The six-month data from the pilot program, Kong said, has generated positive feedback from patients, their families and caregivers who feel more comfortable dealing with special needs children and their specific issues.

“As a pediatrician, I work in an acute-care setting, and often we encounter children who have sensory sensitivities — for instance, those who are on the spectrum or have Down syndrome,” Kong said. “They might come to the hospital for an ear ache, but if the light is too bright or it’s too loud and overwhelming, the sensory overload can be a barrier to diagnosis as it may be difficult to tease apart why they are agitated.”

By educating medical providers and staff about issues related to sensory dysregulation and providing accommodations for children with sensory sensitivities that may mitigate these challenges, the health care provider is better able to diagnose the child, she said.

The gift of tech

In addition to education, KultureCity also is dedicated to making life easier for families of children with special needs. Its tablet:KULTURE initiative provides tablets such as Kindle Fires or iPads to families with minimally verbal or nonverbal children, which can help them make “significant and rapid gains” in communication.

“Once there is knowledge, automatically comes the empathy. Before that, you don’t know what they’re going through, and it’s natural for us to make assumptions. But once you realize why they are having a meltdown, why they are screaming, with that empathy comes inclusion and acceptance.” 

KultureCity also provides families with lifeBOKS, a free kit containing a Bluetooth tracking device, a shoe ID with QR code technology, window and door alarms and temporary identification tattoos. Fifty percent of autistic children wander or bolt from safety, KultureCity.org says, and more than 60 percent of their families avoid activities due to the fear of wandering.
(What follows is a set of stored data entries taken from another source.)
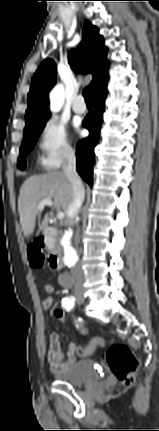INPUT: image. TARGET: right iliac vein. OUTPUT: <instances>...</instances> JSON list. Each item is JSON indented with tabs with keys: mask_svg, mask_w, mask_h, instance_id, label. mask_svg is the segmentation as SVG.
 I'll use <instances>...</instances> for the list:
<instances>
[{
	"mask_svg": "<svg viewBox=\"0 0 159 431\" xmlns=\"http://www.w3.org/2000/svg\"><path fill=\"white\" fill-rule=\"evenodd\" d=\"M75 297H76L78 303H83L84 300H85L84 296H83V293L81 291H76L75 292Z\"/></svg>",
	"mask_w": 159,
	"mask_h": 431,
	"instance_id": "63e3f726",
	"label": "right iliac vein"
}]
</instances>
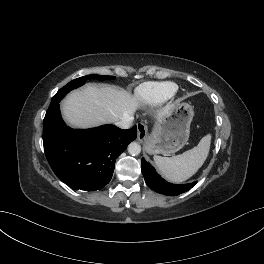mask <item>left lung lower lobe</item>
<instances>
[{
  "mask_svg": "<svg viewBox=\"0 0 264 264\" xmlns=\"http://www.w3.org/2000/svg\"><path fill=\"white\" fill-rule=\"evenodd\" d=\"M141 165L142 174L145 178L146 184L151 189L160 194L169 196L178 195L183 192H186L196 184V182L185 185H176L168 183L156 172V170L144 158H142L141 160Z\"/></svg>",
  "mask_w": 264,
  "mask_h": 264,
  "instance_id": "0a47b994",
  "label": "left lung lower lobe"
}]
</instances>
“Unlike typical kids, when you call [an autistic child], they don’t answer back, or they might run away further,” Kong said. “Incidents of drowning and wandering are high. We realized there wasn’t anything readily available to families to help prevent this.”

A culture of change

Kong said KultureCity’s greatest priority is helping communities understand what it means to have a disability. This means showing people there is a need for more accessibility and that it is possible for communities to become more accessible.

“We get excited to see people and institutions and facilities stepping up to the plate and saying, ‘We want to serve. How can we do that?’” Kong said. “Sometimes you don’t realize the need is there. Once you see it, you can’t un-see it.”
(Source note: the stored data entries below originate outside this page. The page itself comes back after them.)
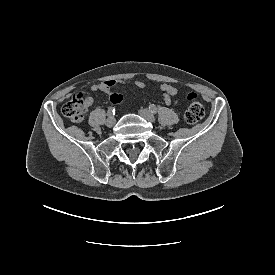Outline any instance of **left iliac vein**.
I'll return each instance as SVG.
<instances>
[{
  "instance_id": "4c4485c4",
  "label": "left iliac vein",
  "mask_w": 275,
  "mask_h": 275,
  "mask_svg": "<svg viewBox=\"0 0 275 275\" xmlns=\"http://www.w3.org/2000/svg\"><path fill=\"white\" fill-rule=\"evenodd\" d=\"M139 114L145 118L146 120L154 123L155 122V117L154 115L147 109H140L139 110Z\"/></svg>"
}]
</instances>
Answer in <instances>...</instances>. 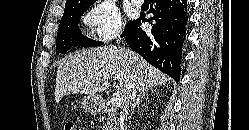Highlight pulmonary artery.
Masks as SVG:
<instances>
[{"label": "pulmonary artery", "instance_id": "obj_1", "mask_svg": "<svg viewBox=\"0 0 249 130\" xmlns=\"http://www.w3.org/2000/svg\"><path fill=\"white\" fill-rule=\"evenodd\" d=\"M131 2L136 8H140L143 4V0H131Z\"/></svg>", "mask_w": 249, "mask_h": 130}]
</instances>
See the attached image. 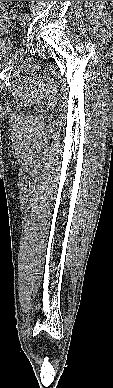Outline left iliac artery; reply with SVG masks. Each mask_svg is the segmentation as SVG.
<instances>
[{"label":"left iliac artery","instance_id":"1","mask_svg":"<svg viewBox=\"0 0 113 388\" xmlns=\"http://www.w3.org/2000/svg\"><path fill=\"white\" fill-rule=\"evenodd\" d=\"M26 15H27L28 19H30V14H29V13H27Z\"/></svg>","mask_w":113,"mask_h":388}]
</instances>
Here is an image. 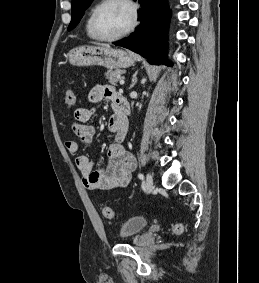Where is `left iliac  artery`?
Masks as SVG:
<instances>
[{
  "instance_id": "44dca946",
  "label": "left iliac artery",
  "mask_w": 259,
  "mask_h": 283,
  "mask_svg": "<svg viewBox=\"0 0 259 283\" xmlns=\"http://www.w3.org/2000/svg\"><path fill=\"white\" fill-rule=\"evenodd\" d=\"M138 177H139L140 179H143V178H144L143 174H141V173L138 175Z\"/></svg>"
}]
</instances>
In the end, Kong said, the goal is to change the ways people with disabilities and their families can interact with their community, and show community members the reasons they should care and the ways they can be a part of the solution.

“Once there is knowledge, automatically comes the empathy,” Kong said. “Before that you don’t know what they’re going through, and it’s natural for us to make assumptions. But once you realize why they are having a meltdown, why they are screaming, with that empathy comes inclusion and acceptance.”